AZAクリアは、アゼライン酸を整肌成分として含む病院・クリニック専売のスキンケア化粧品です。尋常性ざ瘡や酒さを治療する国内承認医薬品ではありません。
Q. どの順番で、どのくらい塗りますか?
洗顔後、化粧水・乳液などで保湿してから最後に塗ります。顔全体ではパール粒大が目安で、部分使いでは気になる範囲へ薄くのばします。
Q. ピリピリした場合はどうしますか?
軽い刺激が短時間で消える場合は同じ量と頻度で様子を見ます。赤み、痛み、かゆみ、腫れ、皮むけが続く場合は洗い流して休止し、症状が消えてから夜のみまたは1日おきで再開します。
Q. レチノイドや過酸化ベンゾイルと併用できますか?
一度に開始せず、まず一製品ずつ反応を確認します。

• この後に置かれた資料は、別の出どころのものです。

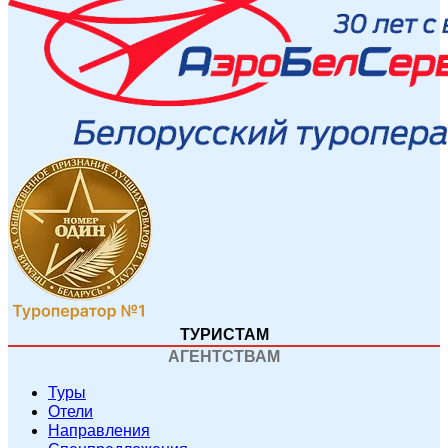
ТУРИСТАМ
АГЕНТСТВАМ
Туры
Отели
Направления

併用する場合は朝と夜または別日に分け、処方薬があるときは処方時の用法を優先します。
Q. 妊娠・授乳中も使えますか。価格はいくらですか?
当院では妊娠・授乳中にも使える化粧品として案内していますが、併用する処方薬は別に確認します。掲載時価格は2,200円、現在の当院価格は15g 1,980円です。